Entries supplied:

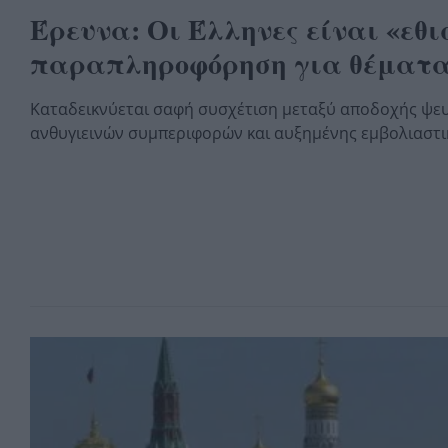
Έρευνα: Οι Έλληνες είναι «εθι
παραπληροφόρηση για θέματα
Καταδεικνύεται σαφή συσχέτιση μεταξύ αποδοχής ψε
ανθυγιεινών συμπεριφορών και αυξημένης εμβολιαστι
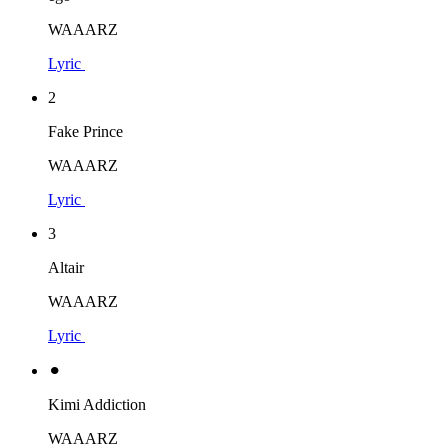
WAAARZ
Lyric
2
Fake Prince
WAAARZ
Lyric
3
Altair
WAAARZ
Lyric
⚫︎
Kimi Addiction
WAAARZ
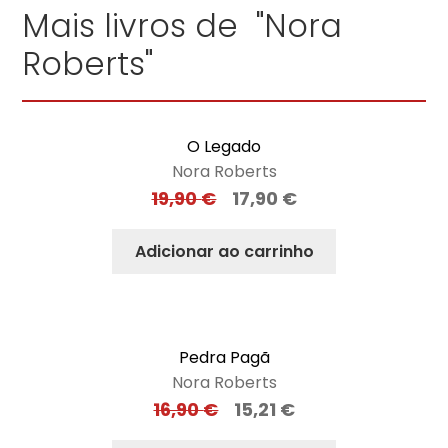
Mais livros de "Nora
Roberts"
O Legado
Nora Roberts
19,90
€
17,90
€
Adicionar ao carrinho
Pedra Pagã
Nora Roberts
16,90
€
15,21
€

Your assignment: Go through the lines above and write each one out verbatim, skipping the pictures.

Final answer:
Έρευνα: Οι Έλληνες είναι «εθι
παραπληροφόρηση για θέματα
Καταδεικνύεται σαφή συσχέτιση μεταξύ αποδοχής ψε
ανθυγιεινών συμπεριφορών και αυξημένης εμβολιαστι
WAAARZ
Lyric
2
Fake Prince
WAAARZ
Lyric
3
Altair
WAAARZ
Lyric
⚫︎
Kimi Addiction
WAAARZ
Mais livros de "Nora
Roberts"
O Legado
Nora Roberts
19,90
€
17,90
€
Adicionar ao carrinho
Pedra Pagã
Nora Roberts
16,90
€
15,21
€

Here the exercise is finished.